Location: Monroe Regional Airport, Monroe, Louisiana
Michael Baker provided inventory, programming, program management, project design, and construction administration for improvements for a new commercial terminal area and related facilities.
Monroe, Louisiana was the birthplace of Delta Airlines in the 1920s. Their old terminal was built in 1958. Over the years, problems increased in maintaining obsolete building systems, accommodating airline and security changes, and responding to future facilities demand. Enplanement levels are forecast to reach 150,000 passengers in 2015 and 170,000 by 2022. Due to the existing terminal deficiencies, the airport and community desired to have the facility in place prior to the forecasted need.
A new commercial terminal, loop road expansion, public and rental car parking, and rental car service areas were all needed as part of the building program. Due to site constraints, the improvements were constructed in four major phases over a period of roughly three years, allowing for continued operations of existing facilities. The site constraints also led to a somewhat modular approach that allowed construction to proceed easily from phase to phase. It also allowed maximum flexibility in the configuration to optimize how the building fit the site.
The design concept was simple and allowed intuitive wayfinding to guide visitors through the building. As the "Sportsmen's Paradise," there is a regional emphasis on outdoor activities.

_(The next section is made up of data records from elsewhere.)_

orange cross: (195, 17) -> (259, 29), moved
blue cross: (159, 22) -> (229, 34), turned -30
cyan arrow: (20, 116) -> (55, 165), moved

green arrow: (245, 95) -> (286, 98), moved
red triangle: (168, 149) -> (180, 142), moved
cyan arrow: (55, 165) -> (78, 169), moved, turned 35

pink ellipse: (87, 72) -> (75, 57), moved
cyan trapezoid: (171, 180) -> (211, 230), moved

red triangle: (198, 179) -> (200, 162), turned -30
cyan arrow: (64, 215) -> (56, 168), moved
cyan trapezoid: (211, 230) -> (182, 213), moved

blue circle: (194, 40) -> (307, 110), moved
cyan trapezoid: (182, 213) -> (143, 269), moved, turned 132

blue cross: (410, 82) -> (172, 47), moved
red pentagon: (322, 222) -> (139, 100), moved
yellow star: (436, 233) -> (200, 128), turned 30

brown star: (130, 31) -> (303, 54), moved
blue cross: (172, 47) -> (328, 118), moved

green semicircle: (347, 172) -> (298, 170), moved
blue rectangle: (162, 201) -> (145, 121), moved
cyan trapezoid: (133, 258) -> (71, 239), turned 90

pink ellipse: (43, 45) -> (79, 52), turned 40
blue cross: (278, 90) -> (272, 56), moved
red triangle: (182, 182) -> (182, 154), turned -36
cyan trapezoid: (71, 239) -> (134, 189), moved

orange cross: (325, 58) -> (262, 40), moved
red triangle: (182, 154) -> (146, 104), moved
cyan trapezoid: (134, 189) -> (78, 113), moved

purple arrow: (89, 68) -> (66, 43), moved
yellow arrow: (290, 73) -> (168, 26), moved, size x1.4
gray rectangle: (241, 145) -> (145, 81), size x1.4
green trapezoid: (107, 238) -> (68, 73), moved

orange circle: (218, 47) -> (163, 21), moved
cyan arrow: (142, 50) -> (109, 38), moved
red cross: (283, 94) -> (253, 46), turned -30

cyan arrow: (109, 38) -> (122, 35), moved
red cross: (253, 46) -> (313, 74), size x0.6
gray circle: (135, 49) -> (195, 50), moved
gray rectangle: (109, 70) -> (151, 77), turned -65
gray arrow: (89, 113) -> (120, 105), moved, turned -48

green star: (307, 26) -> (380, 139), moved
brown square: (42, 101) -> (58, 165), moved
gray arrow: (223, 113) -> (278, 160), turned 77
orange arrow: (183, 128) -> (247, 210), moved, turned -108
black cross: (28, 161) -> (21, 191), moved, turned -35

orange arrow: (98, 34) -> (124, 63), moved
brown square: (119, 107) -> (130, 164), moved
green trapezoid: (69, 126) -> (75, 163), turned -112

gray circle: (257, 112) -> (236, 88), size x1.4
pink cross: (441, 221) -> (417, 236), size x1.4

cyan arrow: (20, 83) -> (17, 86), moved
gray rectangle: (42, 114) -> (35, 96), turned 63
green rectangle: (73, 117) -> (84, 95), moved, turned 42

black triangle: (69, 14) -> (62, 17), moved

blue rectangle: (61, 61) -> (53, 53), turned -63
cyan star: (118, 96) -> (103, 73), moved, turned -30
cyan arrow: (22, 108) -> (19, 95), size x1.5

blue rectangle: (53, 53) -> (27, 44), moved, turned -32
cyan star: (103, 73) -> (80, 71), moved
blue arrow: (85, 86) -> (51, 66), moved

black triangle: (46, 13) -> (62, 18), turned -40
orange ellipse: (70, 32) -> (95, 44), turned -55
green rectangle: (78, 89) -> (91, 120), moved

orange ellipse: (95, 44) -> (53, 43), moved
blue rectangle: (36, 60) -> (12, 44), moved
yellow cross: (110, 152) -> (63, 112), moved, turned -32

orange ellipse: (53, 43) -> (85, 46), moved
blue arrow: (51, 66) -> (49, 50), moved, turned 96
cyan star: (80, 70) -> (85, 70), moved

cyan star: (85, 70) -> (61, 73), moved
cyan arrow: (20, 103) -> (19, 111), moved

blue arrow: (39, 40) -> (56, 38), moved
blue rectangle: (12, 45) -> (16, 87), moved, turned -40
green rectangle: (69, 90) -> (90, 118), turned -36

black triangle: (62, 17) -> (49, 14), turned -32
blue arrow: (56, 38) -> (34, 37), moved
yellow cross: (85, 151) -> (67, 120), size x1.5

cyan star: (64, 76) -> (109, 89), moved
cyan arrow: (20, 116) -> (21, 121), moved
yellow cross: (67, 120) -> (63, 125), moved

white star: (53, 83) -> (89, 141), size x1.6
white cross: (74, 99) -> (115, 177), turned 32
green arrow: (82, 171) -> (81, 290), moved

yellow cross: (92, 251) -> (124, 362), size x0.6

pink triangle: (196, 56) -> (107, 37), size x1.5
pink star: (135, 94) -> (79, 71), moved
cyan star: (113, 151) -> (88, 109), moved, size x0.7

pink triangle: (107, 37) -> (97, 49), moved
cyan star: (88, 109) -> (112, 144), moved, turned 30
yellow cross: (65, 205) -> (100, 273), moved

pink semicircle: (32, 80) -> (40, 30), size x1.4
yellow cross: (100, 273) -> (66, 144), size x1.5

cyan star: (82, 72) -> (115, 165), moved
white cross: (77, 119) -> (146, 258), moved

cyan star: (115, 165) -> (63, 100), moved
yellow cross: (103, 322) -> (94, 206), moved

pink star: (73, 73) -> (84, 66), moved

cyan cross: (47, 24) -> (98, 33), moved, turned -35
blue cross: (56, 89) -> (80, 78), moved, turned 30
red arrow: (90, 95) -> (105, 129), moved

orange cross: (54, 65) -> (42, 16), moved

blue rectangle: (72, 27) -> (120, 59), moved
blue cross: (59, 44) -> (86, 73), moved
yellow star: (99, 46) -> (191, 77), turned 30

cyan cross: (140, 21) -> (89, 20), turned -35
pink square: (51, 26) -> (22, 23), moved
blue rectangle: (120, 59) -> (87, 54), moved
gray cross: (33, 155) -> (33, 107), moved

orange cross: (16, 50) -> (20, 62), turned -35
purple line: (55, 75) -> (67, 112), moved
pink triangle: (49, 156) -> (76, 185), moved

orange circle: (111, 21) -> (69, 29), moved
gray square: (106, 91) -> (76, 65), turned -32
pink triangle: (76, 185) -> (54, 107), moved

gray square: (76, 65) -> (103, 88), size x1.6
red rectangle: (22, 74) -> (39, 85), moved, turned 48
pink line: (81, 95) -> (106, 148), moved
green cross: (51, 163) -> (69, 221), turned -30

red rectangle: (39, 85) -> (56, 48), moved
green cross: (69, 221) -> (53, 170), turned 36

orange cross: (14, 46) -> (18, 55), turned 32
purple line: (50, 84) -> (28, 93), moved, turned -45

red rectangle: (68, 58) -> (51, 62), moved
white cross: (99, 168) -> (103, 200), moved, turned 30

Accordingly, Michael Baker's design included two central garden areas with water features that all of the buildings wrap around. These are viewable from all of the transition areas as well as from the main terminal and passenger concourse. As such, patrons are part of the outdoor experience upon entering the building. On the interior, Michael Baker designed a true modern lodge feeling utilizing slatted wood ceilings and stone for the base columns. Natural cypress, which is common for this area, was used extensively in the main building to add to the rich feel. The floors are a combination of sizes of rectified, ceramic tile, which provides a smooth, durable surface as a mosaic pattern that simulates a river running through the building to further tie the outside to the inside. Each building also has a large clerestory area to allow daylight throughout. The net effect is one that truly embodies the character of northern Louisiana.